How to Build a Scalable Data Architecture with Apache Kafka
Learn about Apache Kafka architecture and its implementation using a real-world use case of a taxi booking app.
Image by Author
Apache Kafka is a distributed message-passing system that works on a publisher-subscriber model. It is developed by Apache Software Foundation and written in Java and Scala. Kafka was created to overcome the problem faced by the distribution and scalability of traditional message-passing systems. It can handle and store large volumes of data with minimal latency and high throughput. Due to these benefits, it can be suitable for making real-time data processing applications and streaming services. It is currently open-source and used by many organisations like Netflix, Walmart and Linkedin.

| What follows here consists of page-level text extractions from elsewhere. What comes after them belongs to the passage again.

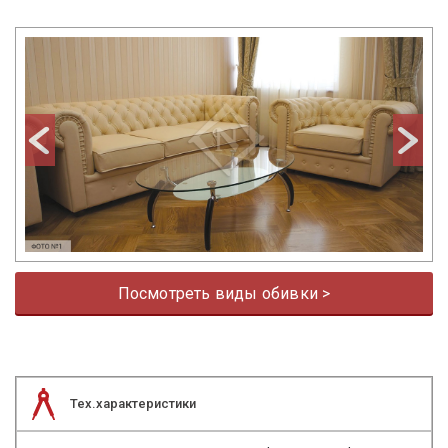
prev
next
Посмотреть виды обивки >
Тех.характеристики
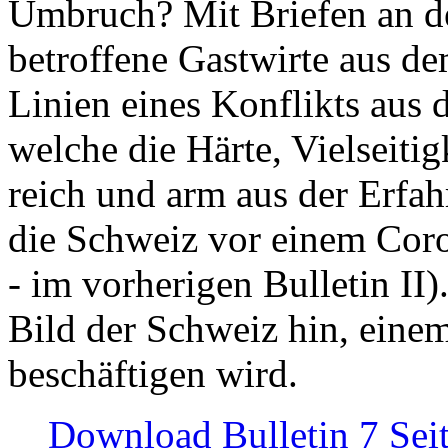
Umbruch? Mit Briefen an de
betroffene Gastwirte aus de
Linien eines Konflikts aus
welche die Härte, Vielseiti
reich und arm aus der Erfah
die Schweiz vor einem Coro
- im vorherigen Bulletin II)
Bild der Schweiz hin, einem
beschäftigen wird.
Download Bulletin 7 Sei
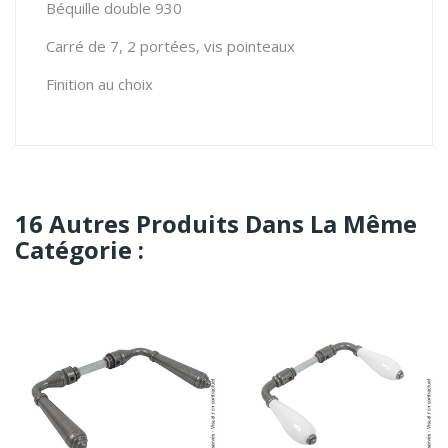
Béquille double 930
Carré de 7, 2 portées, vis pointeaux
Finition au choix
16 Autres Produits Dans La Même
Catégorie :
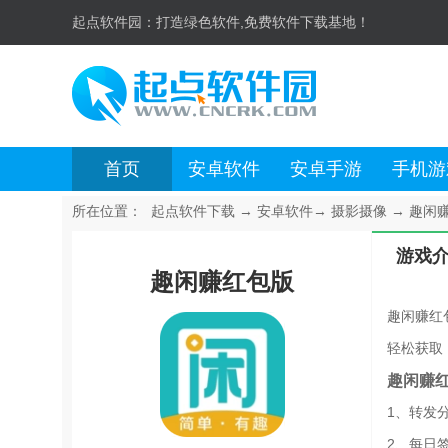
起点软件园：
打造绿色软件,免费软件下载基地！
首页
安卓软件
安卓手游
手机游
所在位置：
起点软件下载
→
安卓软件
→
摄影摄像
→
趣闲赚
游戏
趣闲赚红包版
趣闲赚红
轻松获取
趣闲赚
1、转发
2、每日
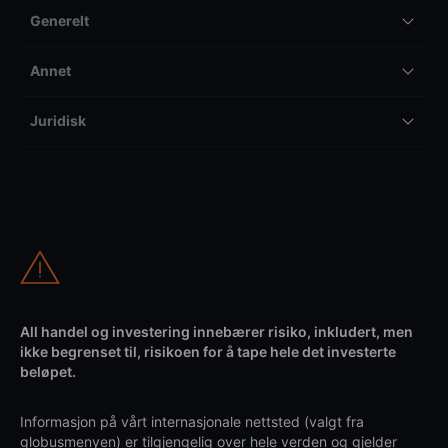
Generelt
Annet
Juridisk
All handel og investering innebærer risiko, inkludert, men
ikke begrenset til, risikoen for å tape hele det investerte
beløpet.
Informasjon på vårt internasjonale nettsted (valgt fra
globusmenyen) er tilgjengelig over hele verden og gjelder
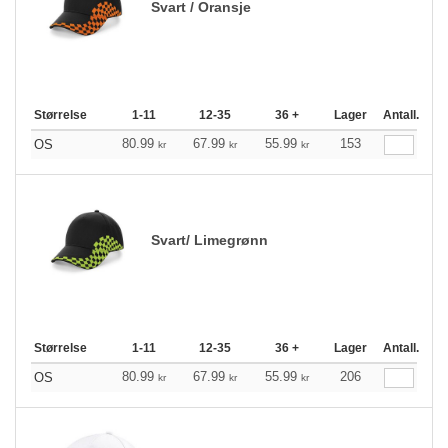
Svart / Oransje
Størrelse
1-11
12-35
36 +
Lager
Antall.
80.99
67.99
55.99
153
OS
kr
kr
kr
Svart/ Limegrønn
Størrelse
1-11
12-35
36 +
Lager
Antall.
80.99
67.99
55.99
206
OS
kr
kr
kr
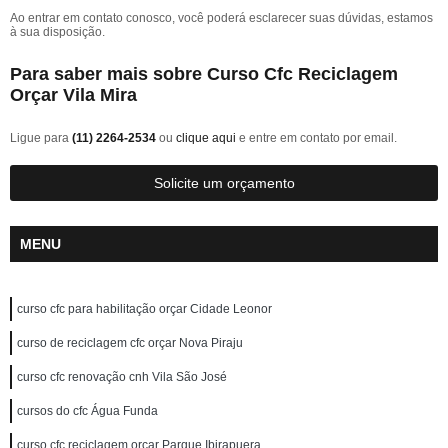
Ao entrar em contato conosco, você poderá esclarecer suas dúvidas, estamos
à sua disposição.
Para saber mais sobre Curso Cfc Reciclagem
Orçar Vila Mira
Ligue para
(11) 2264-2534
ou
clique aqui
e entre em contato por email.
Solicite um orçamento
MENU
curso cfc para habilitação orçar Cidade Leonor
curso de reciclagem cfc orçar Nova Piraju
curso cfc renovação cnh Vila São José
cursos do cfc Água Funda
curso cfc reciclagem orçar Parque Ibirapuera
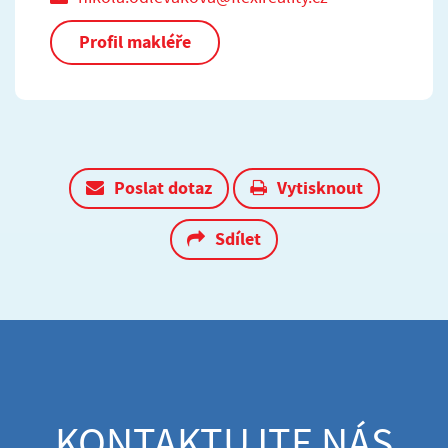
Profil makléře
Poslat dotaz
Vytisknout
Sdílet
KONTAKTUJTE NÁS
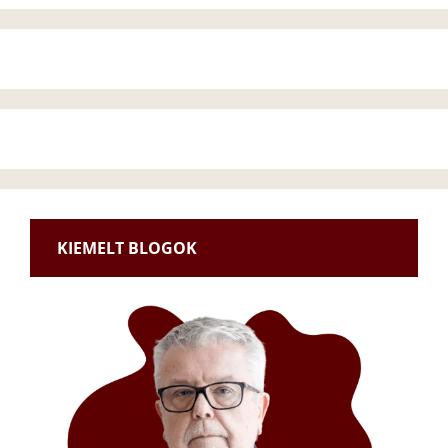
KIEMELT BLOGOK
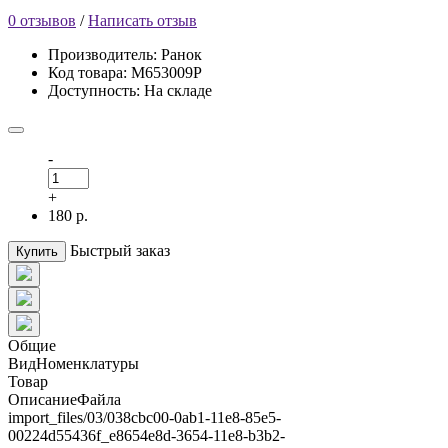
0 отзывов
/
Написать отзыв
Производитель: Ранок
Код товара: М653009Р
Доступность: На складе
-
+
180 р.
Быстрый заказ
Купить
Общие
ВидНоменклатуры
Товар
ОписаниеФайла
import_files/03/038cbc00-0ab1-11e8-85e5-
00224d55436f_e8654e8d-3654-11e8-b3b2-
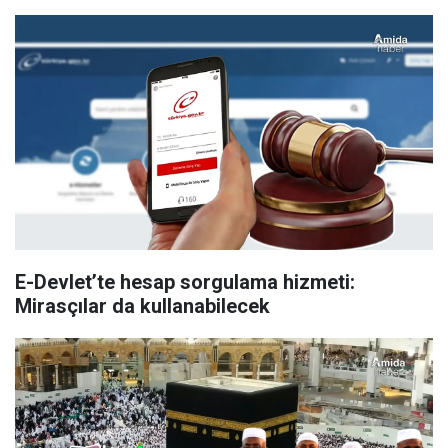
E-Devlet’te hesap sorgulama hizmeti:
Mirasçılar da kullanabilecek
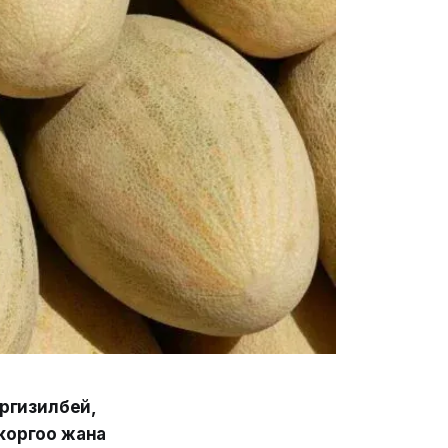
ргизилбей,
 коргоо жана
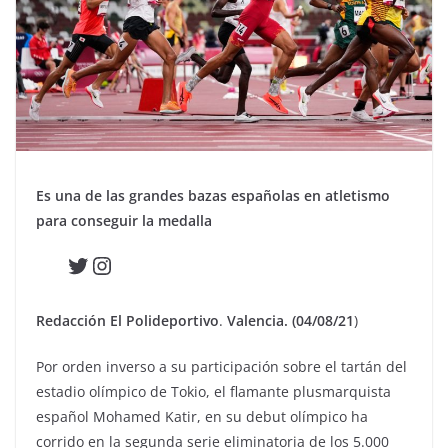
Es una de las grandes bazas españolas en atletismo
para conseguir la medalla
Twitter
Instagram
Redacción El Polideportivo
.
Valencia. (04/08/21
)
Por orden inverso a su participación sobre el tartán del
estadio olímpico de Tokio, el flamante plusmarquista
español Mohamed Katir, en su debut olímpico ha
corrido en la segunda serie eliminatoria de los 5.000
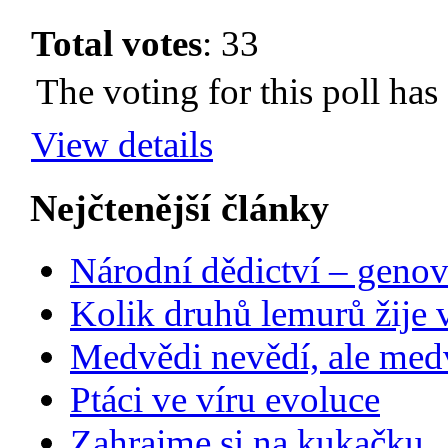
Total votes
: 33
The voting for this poll has
View details
Nejčtenější články
Národní dědictví – genov
Kolik druhů lemurů žije 
Medvědi nevědí, ale medv
Ptáci ve víru evoluce
Zahrajme si na kukačku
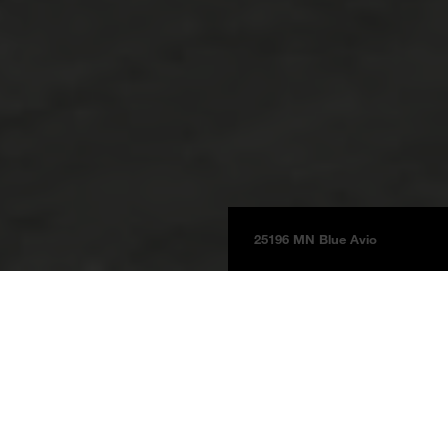
25196 MN Blue Avio
Platten
Produktinformationen
BOARDS 2025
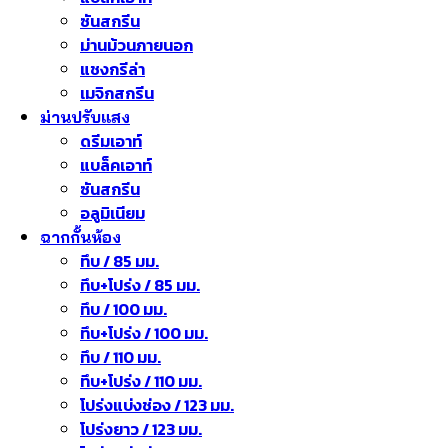
ซันสกรีน
ม่านม้วนภายนอก
แชงกรีล่า
เมจิกสกรีน
ม่านปรับแสง
ดรีมเอาท์
แบล็คเอาท์
ซันสกรีน
อลูมิเนียม
ฉากกั้นห้อง
ทึบ / 85 มม.
ทึบ+โปร่ง / 85 มม.
ทึบ / 100 มม.
ทึบ+โปร่ง / 100 มม.
ทึบ / 110 มม.
ทึบ+โปร่ง / 110 มม.
โปร่งแบ่งช่อง / 123 มม.
โปร่งยาว / 123 มม.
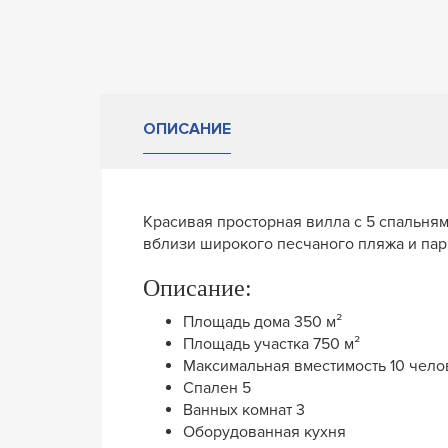
ОПИСАНИЕ
Красивая просторная вилла с 5 спальням
вблизи широкого песчаного пляжа и пар
Описание:
Площадь дома 350 м²
Площадь участка 750 м²
Максимальная вместимость 10 чело
Спален 5
Ванных комнат 3
Оборудованная кухня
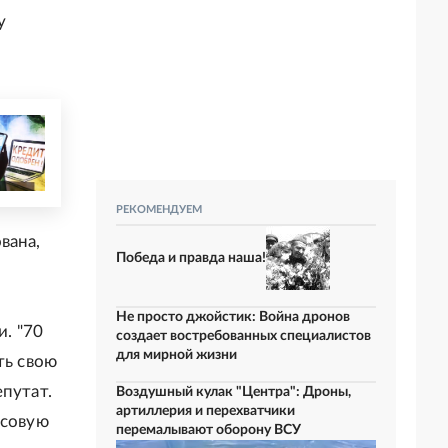
у
РЕКОМЕНДУЕМ
вана,
Победа и правда наша!
у
Не просто джойстик: Война дронов
. "70
создает востребованных специалистов
для мирной жизни
ть свою
путат.
Воздушный кулак "Центра": Дроны,
артиллерия и перехватчики
нсовую
перемалывают оборону ВСУ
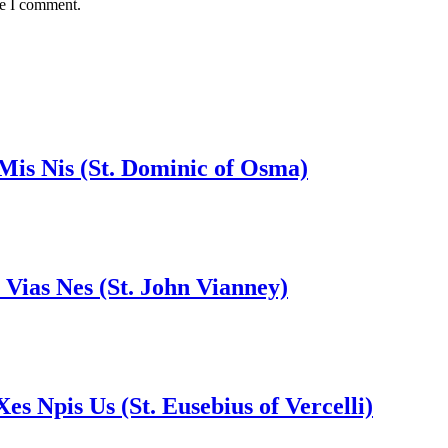
me I comment.
 Mis Nis (St. Dominic of Osma)
 Vias Nes (St. John Vianney)
Xes Npis Us (St. Eusebius of Vercelli)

A Message Passing System makes several applications send or receive data from each other without worrying about data transmission and sharing. Point-to-Point and Publisher-Subscriber are two widespread message-passing systems. In point-to-point, the sender pushes the data into the queue, and the receiver pops from it like a standard queue system following FIFO(first in, first out) principle. Also, the data gets deleted once it gets read, and only a single receiver is allowed at a time. There is no time dependency laid for the receiver to read the message.
Fig.1 Point-to-Point Message System | Image by Author
In the Publisher-Subscriber model, the sender is termed a publisher, and the receiver is termed a subscriber. In this, multiple senders and receivers can read or write data simultaneously. But there is a time dependency in it. The consumer has to consume the message before a certain amount of time, as it gets deleted after that, even if it didn’t get read. Depending on the user's configuration, this time limit can be a day, a week, or a month.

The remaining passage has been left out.